**The task**. Required from the data below: the exact lines starting at the line containing "a month old, was" and ending at the line containing "Extensive selection of vehicles.", with both ends kept and all pictures dropped.

**Given data**.
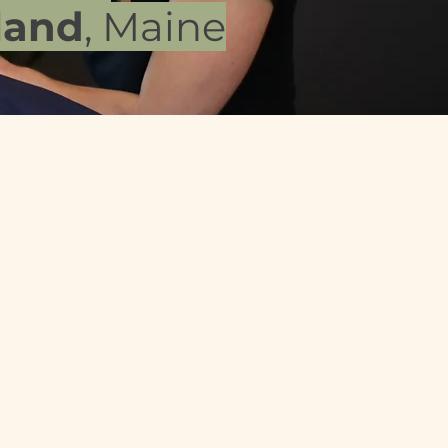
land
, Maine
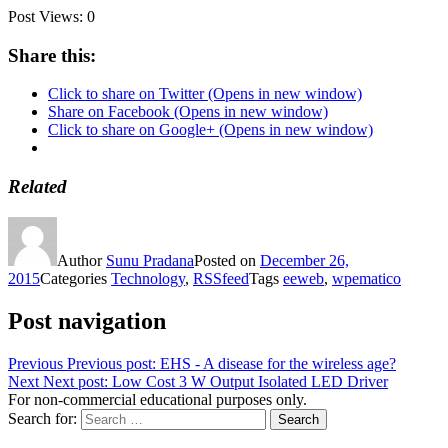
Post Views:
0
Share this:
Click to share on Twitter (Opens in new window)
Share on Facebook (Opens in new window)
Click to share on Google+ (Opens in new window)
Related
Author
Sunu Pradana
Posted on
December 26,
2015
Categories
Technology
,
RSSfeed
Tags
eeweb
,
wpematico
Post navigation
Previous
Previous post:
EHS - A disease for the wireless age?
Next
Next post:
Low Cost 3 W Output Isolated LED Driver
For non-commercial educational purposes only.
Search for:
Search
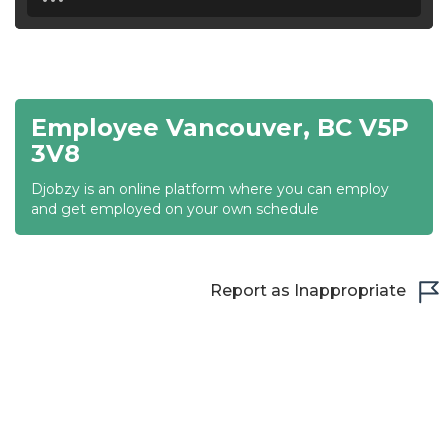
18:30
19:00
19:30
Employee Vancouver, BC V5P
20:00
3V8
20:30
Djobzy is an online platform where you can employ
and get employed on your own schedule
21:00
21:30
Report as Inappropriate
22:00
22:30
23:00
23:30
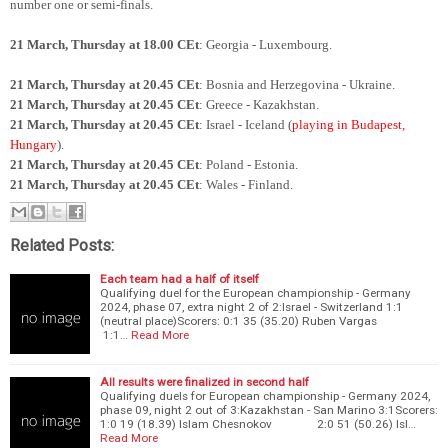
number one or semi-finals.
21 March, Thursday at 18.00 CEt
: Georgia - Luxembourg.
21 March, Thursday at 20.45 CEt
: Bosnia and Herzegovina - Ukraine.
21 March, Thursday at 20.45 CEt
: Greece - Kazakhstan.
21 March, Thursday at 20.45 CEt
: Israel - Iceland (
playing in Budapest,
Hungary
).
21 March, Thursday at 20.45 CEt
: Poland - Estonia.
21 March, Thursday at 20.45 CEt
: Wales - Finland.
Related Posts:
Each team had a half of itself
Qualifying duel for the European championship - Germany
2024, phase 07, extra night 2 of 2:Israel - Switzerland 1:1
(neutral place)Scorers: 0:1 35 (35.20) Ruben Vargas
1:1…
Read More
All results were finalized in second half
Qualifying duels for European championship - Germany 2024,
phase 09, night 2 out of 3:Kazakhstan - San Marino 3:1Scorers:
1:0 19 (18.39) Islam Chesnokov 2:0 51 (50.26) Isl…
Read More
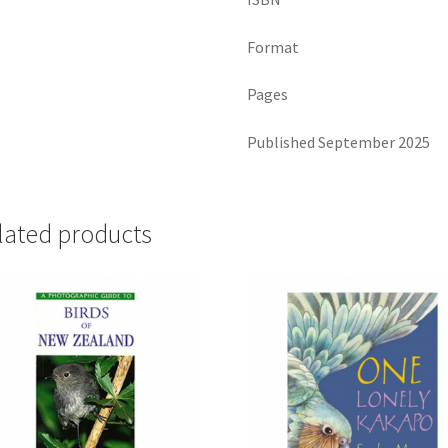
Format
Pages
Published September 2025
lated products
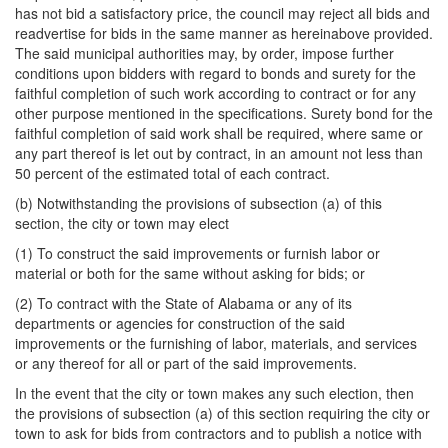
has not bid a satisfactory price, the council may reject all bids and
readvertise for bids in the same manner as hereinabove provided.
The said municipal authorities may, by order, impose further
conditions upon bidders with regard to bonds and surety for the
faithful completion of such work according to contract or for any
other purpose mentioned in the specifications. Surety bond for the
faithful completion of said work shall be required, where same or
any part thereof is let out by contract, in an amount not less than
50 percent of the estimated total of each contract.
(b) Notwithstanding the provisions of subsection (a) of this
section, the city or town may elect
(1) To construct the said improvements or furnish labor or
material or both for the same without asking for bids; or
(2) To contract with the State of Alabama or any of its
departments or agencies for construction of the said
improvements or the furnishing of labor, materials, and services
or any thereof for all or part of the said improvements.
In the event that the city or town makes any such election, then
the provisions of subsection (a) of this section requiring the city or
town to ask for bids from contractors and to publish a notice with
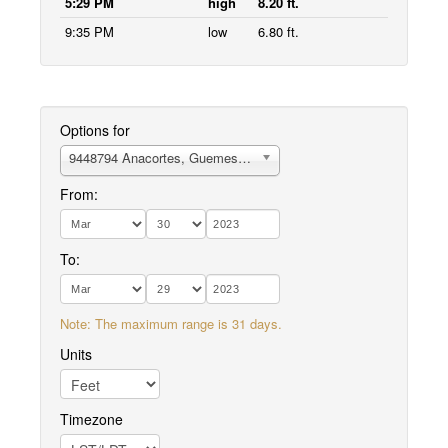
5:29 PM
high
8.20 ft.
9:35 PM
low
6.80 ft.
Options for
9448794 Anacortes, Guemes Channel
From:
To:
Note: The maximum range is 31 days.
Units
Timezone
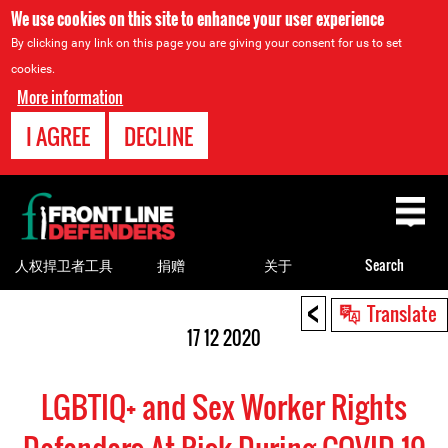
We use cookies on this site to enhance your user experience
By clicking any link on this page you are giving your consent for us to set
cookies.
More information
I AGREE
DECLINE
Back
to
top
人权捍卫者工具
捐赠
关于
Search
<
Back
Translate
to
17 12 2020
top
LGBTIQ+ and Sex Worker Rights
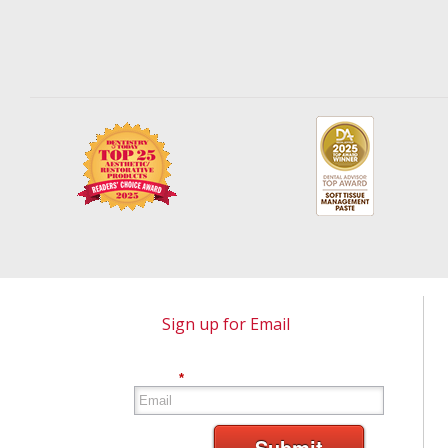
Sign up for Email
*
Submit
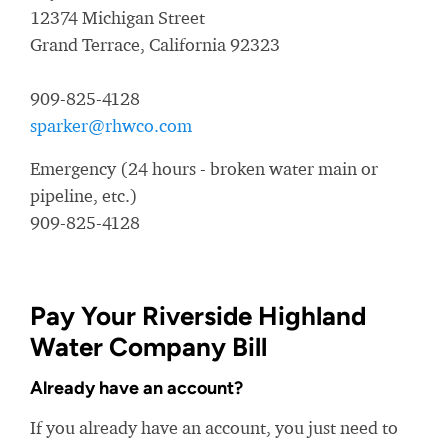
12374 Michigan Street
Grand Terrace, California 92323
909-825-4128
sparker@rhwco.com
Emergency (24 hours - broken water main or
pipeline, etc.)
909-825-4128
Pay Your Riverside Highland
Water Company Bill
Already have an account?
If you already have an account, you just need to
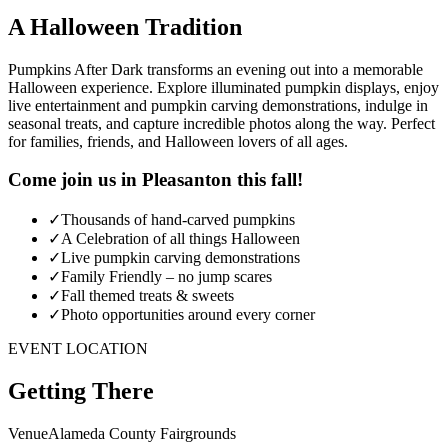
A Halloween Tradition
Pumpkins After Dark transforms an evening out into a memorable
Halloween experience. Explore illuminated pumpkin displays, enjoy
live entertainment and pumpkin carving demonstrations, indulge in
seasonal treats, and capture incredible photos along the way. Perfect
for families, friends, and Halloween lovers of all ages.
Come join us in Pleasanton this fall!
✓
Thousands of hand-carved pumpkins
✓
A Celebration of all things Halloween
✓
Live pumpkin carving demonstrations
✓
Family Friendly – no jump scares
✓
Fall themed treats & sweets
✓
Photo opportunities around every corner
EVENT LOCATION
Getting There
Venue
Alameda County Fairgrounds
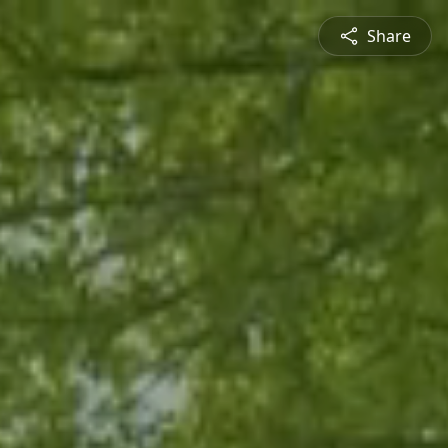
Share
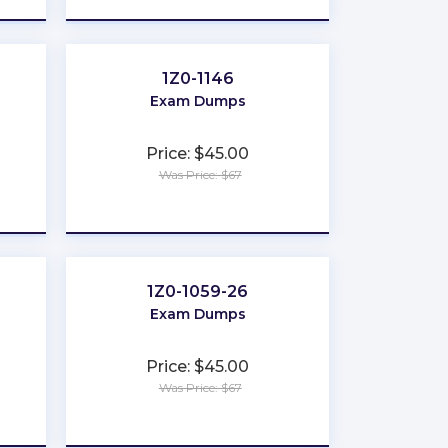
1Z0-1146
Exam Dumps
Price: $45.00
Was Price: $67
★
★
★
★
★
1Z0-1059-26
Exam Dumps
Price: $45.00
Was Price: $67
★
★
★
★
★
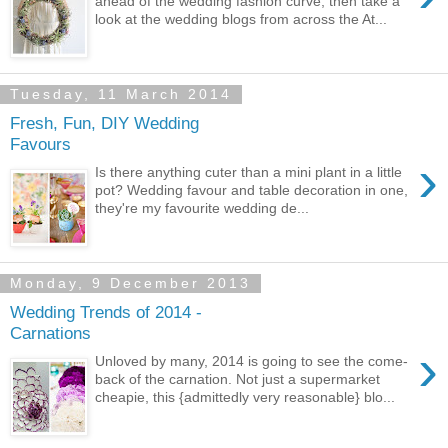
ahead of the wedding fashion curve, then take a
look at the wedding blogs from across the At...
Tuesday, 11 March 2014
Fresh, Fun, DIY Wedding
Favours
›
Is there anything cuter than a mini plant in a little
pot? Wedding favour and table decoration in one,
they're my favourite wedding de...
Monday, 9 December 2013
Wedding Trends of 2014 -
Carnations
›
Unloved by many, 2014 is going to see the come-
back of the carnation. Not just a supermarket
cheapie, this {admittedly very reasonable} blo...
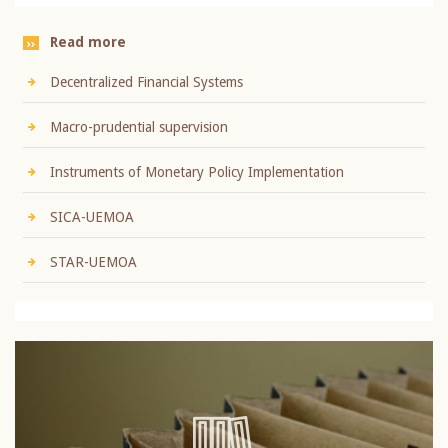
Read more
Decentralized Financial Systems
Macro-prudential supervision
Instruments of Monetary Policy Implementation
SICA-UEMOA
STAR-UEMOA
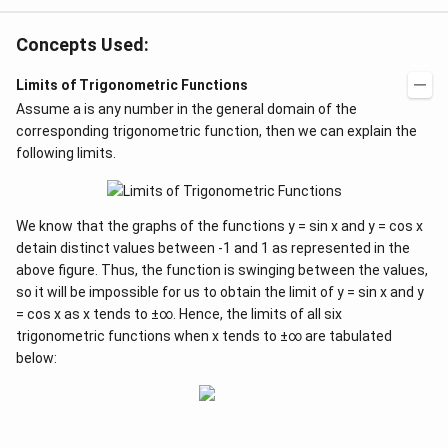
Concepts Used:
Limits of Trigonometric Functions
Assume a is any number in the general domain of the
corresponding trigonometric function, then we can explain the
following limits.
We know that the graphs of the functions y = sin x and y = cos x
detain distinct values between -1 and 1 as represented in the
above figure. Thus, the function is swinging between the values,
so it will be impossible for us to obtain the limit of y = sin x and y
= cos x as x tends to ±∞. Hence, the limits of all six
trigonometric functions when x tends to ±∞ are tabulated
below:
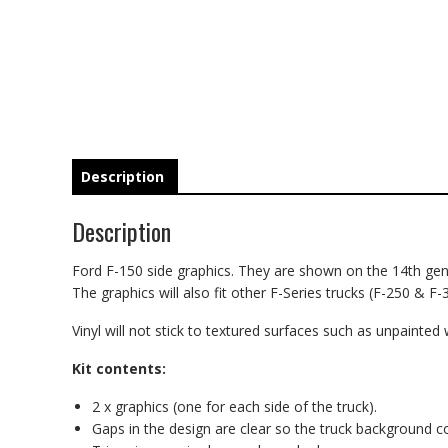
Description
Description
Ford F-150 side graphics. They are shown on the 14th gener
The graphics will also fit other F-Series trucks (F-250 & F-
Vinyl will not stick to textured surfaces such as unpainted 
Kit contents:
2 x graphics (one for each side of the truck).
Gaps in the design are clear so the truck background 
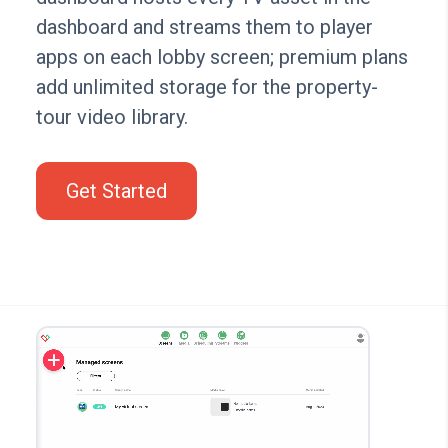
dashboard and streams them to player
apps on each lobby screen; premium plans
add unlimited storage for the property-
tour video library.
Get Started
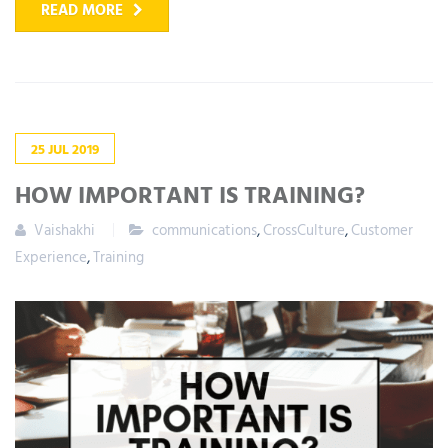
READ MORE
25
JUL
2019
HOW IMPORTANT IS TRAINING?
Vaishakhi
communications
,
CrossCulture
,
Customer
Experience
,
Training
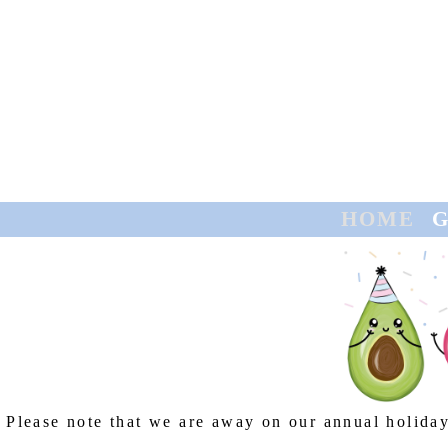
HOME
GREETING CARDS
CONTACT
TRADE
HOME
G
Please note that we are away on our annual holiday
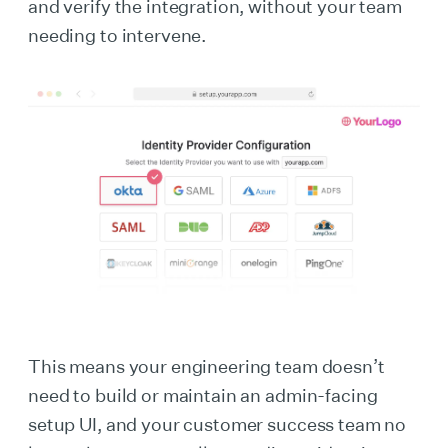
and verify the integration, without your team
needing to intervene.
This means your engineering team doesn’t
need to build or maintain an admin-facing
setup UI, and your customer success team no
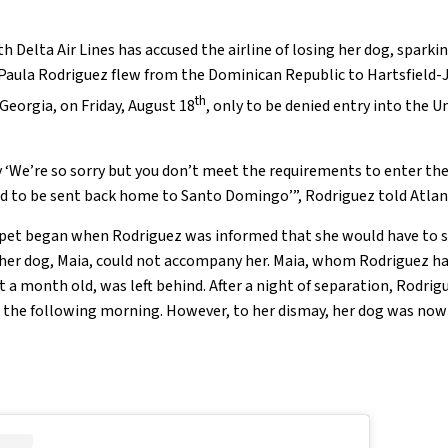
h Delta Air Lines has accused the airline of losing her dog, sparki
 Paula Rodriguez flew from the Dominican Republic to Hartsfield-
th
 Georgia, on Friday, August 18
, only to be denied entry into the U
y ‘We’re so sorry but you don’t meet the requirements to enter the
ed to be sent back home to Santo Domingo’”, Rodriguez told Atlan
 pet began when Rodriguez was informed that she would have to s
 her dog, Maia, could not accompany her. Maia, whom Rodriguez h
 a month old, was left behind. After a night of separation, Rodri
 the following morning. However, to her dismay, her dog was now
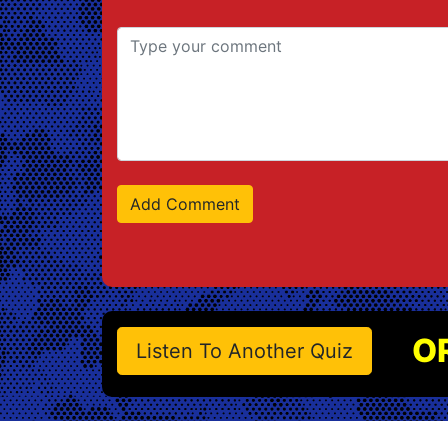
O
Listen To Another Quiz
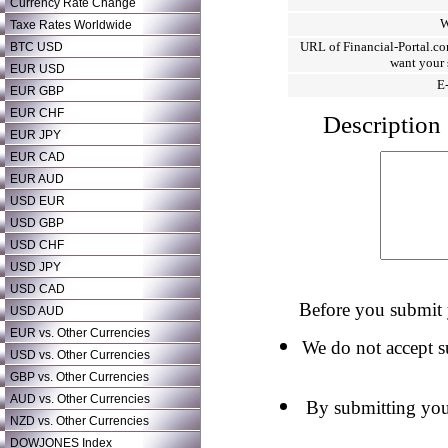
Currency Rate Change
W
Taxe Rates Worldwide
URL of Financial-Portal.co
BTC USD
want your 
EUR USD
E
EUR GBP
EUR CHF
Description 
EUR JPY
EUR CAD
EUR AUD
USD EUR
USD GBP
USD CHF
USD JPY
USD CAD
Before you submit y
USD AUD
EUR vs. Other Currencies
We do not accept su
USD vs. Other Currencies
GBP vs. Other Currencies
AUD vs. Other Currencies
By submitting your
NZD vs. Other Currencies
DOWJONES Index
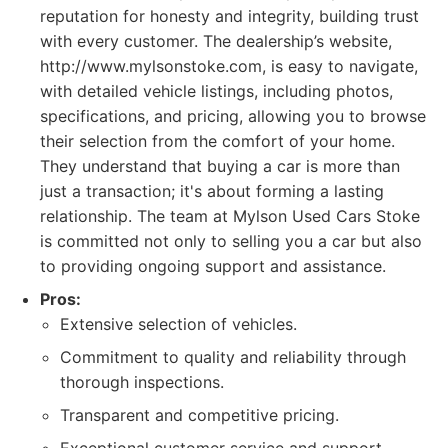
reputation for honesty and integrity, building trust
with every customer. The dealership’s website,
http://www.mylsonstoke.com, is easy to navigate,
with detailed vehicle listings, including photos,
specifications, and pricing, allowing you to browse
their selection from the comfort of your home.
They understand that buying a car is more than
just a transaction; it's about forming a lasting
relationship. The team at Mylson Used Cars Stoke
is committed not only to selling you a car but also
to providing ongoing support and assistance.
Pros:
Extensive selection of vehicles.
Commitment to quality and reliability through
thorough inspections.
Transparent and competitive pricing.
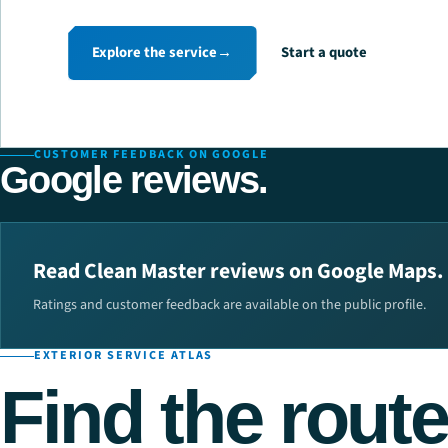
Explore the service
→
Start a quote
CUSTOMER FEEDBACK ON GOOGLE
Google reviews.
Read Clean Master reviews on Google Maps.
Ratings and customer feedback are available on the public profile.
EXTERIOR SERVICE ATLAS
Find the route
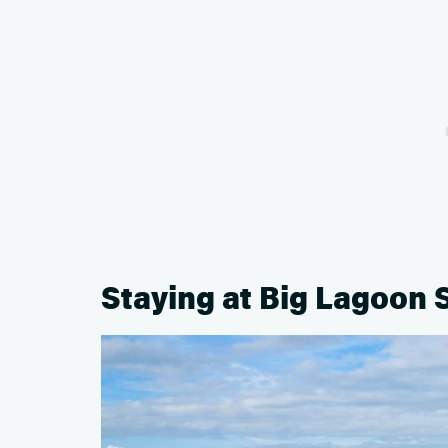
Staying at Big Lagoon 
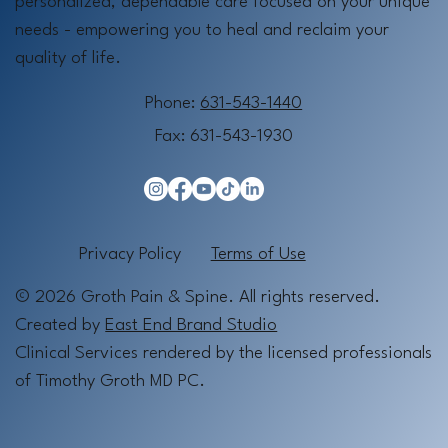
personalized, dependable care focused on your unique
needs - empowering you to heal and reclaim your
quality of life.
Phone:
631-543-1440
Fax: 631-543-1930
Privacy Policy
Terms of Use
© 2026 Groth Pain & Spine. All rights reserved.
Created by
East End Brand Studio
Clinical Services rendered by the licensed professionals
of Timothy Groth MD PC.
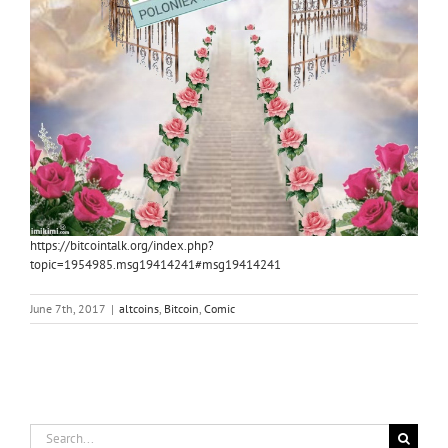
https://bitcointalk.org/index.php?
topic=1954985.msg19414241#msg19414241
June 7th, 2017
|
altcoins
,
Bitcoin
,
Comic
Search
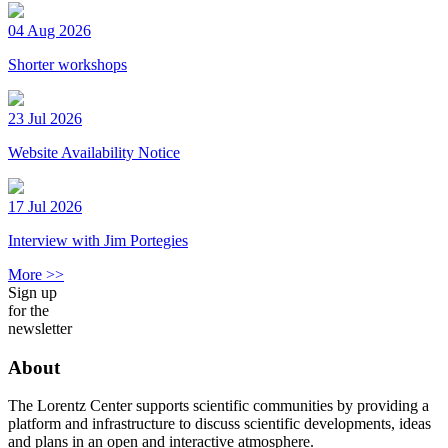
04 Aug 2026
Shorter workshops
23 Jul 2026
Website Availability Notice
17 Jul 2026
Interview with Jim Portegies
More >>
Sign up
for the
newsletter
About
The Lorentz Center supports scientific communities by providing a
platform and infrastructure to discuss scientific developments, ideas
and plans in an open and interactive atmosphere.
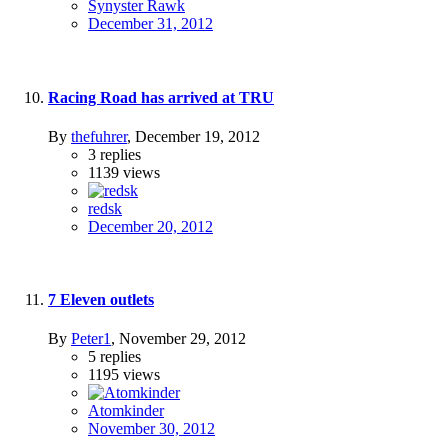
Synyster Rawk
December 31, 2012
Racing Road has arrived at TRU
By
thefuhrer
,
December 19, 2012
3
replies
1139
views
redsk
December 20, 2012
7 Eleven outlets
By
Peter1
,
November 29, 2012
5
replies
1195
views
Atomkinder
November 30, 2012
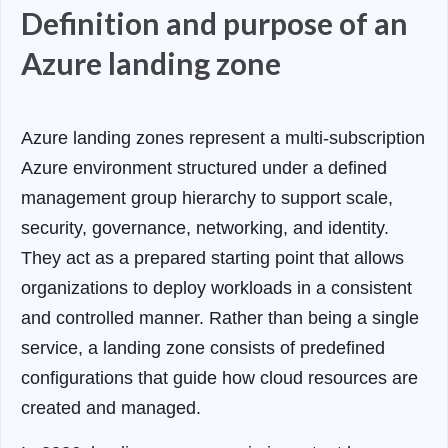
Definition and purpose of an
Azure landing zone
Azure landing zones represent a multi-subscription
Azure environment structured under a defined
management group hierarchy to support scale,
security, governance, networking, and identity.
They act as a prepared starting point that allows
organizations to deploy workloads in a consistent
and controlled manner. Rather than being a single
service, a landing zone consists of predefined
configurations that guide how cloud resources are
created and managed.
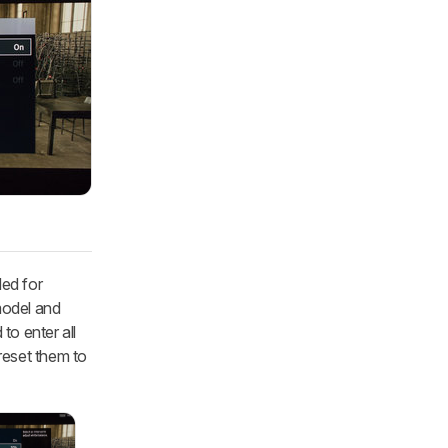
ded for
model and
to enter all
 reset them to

**Answer to this problem**.
 a month old, was left behind. After a night of separation, Rodri
 the following morning. However, to her dismay, her dog was now
O
Listen To Another Quiz
Currency Rate Change
W
Taxe Rates Worldwide
URL of Financial-Portal.co
BTC USD
want your 
EUR USD
E
EUR GBP
EUR CHF
Description 
EUR JPY
EUR CAD
EUR AUD
USD EUR
USD GBP
USD CHF
USD JPY
USD CAD
Before you submit y
USD AUD
EUR vs. Other Currencies
We do not accept su
USD vs. Other Currencies
GBP vs. Other Currencies
AUD vs. Other Currencies
By submitting your
NZD vs. Other Currencies
DOWJONES Index
reputation for honesty and integrity, building trust
with every customer. The dealership’s website,
http://www.mylsonstoke.com, is easy to navigate,
with detailed vehicle listings, including photos,
specifications, and pricing, allowing you to browse
their selection from the comfort of your home.
They understand that buying a car is more than
just a transaction; it's about forming a lasting
relationship. The team at Mylson Used Cars Stoke
is committed not only to selling you a car but also
to providing ongoing support and assistance.
Pros:
Extensive selection of vehicles.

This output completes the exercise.